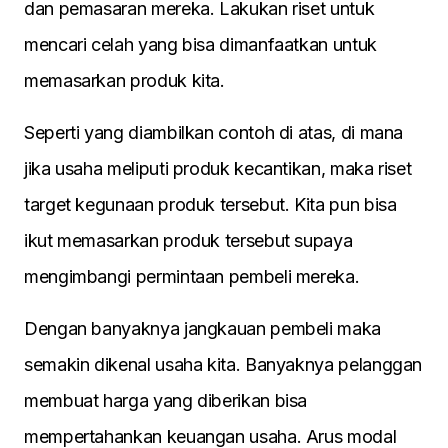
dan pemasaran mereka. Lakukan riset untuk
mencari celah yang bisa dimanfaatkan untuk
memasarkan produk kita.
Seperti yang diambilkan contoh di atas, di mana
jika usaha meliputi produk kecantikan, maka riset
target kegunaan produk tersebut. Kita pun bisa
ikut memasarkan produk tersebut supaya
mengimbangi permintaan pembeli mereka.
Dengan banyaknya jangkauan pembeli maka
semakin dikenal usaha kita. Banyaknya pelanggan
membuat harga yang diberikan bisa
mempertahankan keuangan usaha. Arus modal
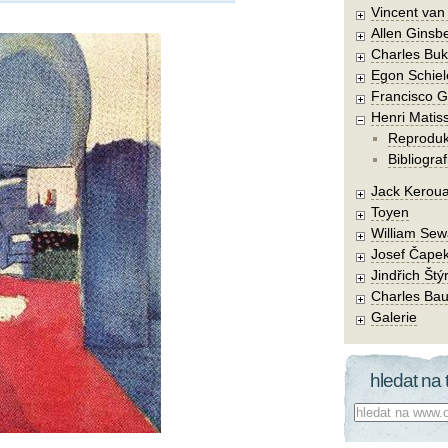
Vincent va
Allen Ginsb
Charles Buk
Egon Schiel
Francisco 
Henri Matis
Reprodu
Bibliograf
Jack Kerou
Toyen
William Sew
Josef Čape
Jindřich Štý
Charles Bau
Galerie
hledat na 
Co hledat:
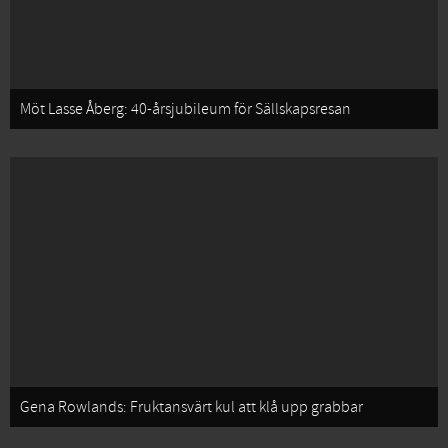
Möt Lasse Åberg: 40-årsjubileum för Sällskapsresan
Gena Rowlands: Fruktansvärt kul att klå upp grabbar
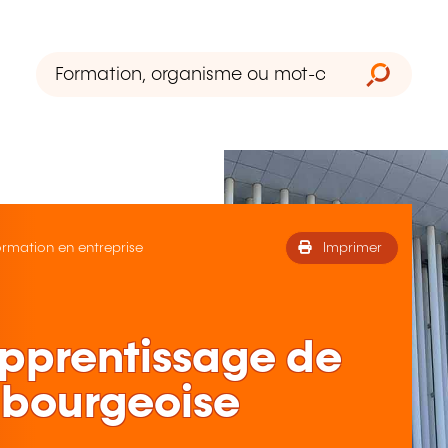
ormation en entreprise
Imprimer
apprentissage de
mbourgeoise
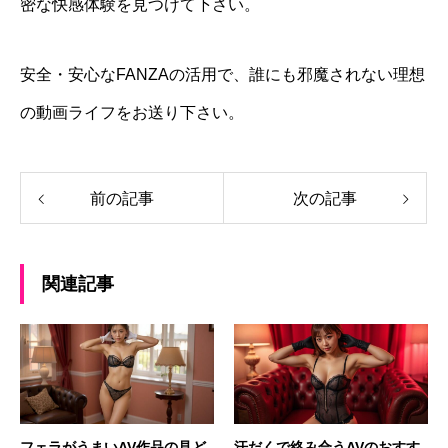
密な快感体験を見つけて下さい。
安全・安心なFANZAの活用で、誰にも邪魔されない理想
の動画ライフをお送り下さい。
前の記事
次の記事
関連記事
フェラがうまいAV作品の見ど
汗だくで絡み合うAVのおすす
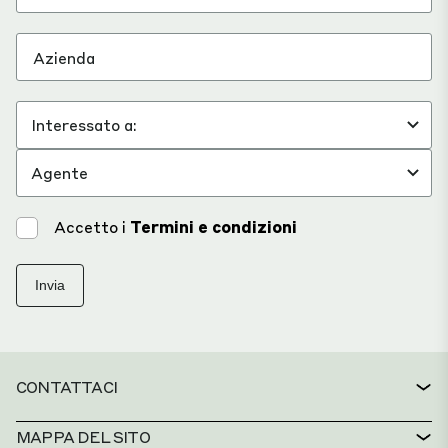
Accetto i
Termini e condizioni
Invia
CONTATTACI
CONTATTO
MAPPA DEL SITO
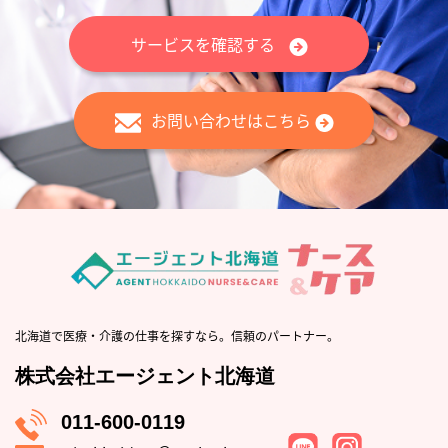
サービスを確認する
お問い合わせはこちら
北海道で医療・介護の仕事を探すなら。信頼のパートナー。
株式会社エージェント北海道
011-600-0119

━━━━━━

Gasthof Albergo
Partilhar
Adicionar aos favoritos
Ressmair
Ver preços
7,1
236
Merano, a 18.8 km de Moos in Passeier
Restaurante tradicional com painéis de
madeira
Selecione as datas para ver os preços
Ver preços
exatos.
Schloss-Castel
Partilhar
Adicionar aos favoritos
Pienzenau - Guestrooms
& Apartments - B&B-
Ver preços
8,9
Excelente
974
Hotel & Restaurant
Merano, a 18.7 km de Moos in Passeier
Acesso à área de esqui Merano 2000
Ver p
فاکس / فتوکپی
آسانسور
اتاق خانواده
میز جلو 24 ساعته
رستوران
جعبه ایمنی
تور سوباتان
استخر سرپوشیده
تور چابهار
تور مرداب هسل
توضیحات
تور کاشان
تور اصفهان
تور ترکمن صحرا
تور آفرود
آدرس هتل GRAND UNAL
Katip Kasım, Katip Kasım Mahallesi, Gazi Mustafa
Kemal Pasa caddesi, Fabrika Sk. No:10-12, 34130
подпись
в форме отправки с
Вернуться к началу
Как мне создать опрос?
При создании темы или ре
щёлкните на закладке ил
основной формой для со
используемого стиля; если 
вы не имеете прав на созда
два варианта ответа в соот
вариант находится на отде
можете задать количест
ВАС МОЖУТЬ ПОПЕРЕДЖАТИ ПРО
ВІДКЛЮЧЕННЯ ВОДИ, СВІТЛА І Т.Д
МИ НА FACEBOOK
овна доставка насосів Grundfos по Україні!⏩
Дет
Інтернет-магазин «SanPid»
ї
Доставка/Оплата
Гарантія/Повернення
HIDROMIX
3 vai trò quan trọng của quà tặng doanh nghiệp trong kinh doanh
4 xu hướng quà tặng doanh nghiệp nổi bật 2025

━━━━━━

Retype only the stretch of lines above starting at the one with "Гарантія/Повернення" and stopping at the one with "4 xu hướng quà tặng doanh nghiệp nổi bật 2025", exactly as written, with both kept.

Гарантія/Повернення
HIDROMIX
3 vai trò quan trọng của quà tặng doanh nghiệp trong kinh doanh
4 xu hướng quà tặng doanh nghiệp nổi bật 2025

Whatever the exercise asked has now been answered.